【松本 vs 熊本】 ウォーミングアップコラム:下川陽太に刺激を与える、ふたりの『田中』

2018年9月22日(土)


「決して今の順位にいるチームではない」と反町康治監督が評するのは、松本が今節に相対する熊本だ。前節は東京Vから勝点1をしぶとく奪取するなど、残留争いからの脱却を目指して士気は高いだけに難敵である。

要注意人物は数多いが、特に6得点11アシストを記録するなどリーグ屈指のサイドプレーヤーとして成長を遂げた田中達也の封印は、今節の松本に与えられた命題となる。右も左も両方できるため、どちらに配置されるかは分からないが、危険人物であることに変わりはない。同じWBとして対峙する可能性のある下川陽太(写真)も警戒を隠さない。

「熊本の攻撃の起点になっていて、逆に田中選手を抑えることで熊本の攻撃は機能しなくなるんじゃないかなと思うくらい強烈な選手。天皇杯でも開幕前キャンプの練習試合でもマッチアップしているが、縦に速いし、クロスの精度も高い。とにかく嫌な選手という印象が強いです」

反町監督は前節・山口戦の試合後にメンバーの変更も示唆しており、前への推進力を特長とする新卒ルーキーが先発起用されても不思議ではない。もしチャンスが与えられたならば絶対に逃すわけにはいかない。第31節・水戸戦から先発復帰を果たし、高いパフォーマンスを発揮し続けている田中隼磨のように。
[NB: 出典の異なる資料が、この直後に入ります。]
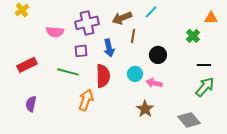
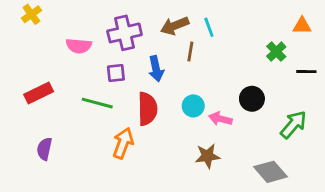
cyan line: (151, 12) -> (209, 27), moved, turned -64
black circle: (158, 55) -> (252, 99), moved
black line: (204, 65) -> (306, 72), moved
brown star: (145, 109) -> (208, 156), turned 30

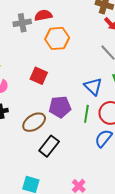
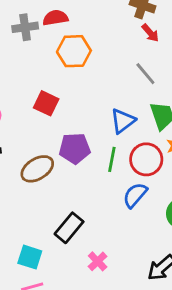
blue triangle: (93, 86) -> (123, 121), turned 36
black rectangle: (49, 146) -> (69, 228), moved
「ハユさんは出場機会の限られていた時からトレーニングから気を抜かずにやってきて、練習試合でもゴールやアシストを記録してきた。だからこそ、いざ試合に出た時でも結果を出すことができる。そういう姿勢は見習わないといけないし、僕もそういう選手になっていきたい」

田中隼磨の姿勢を見習って、田中達也を封じ込む――。ラストスパートを前に更なる飛躍を期す下川に、ふたりの『田中』が大きな刺激を与えている。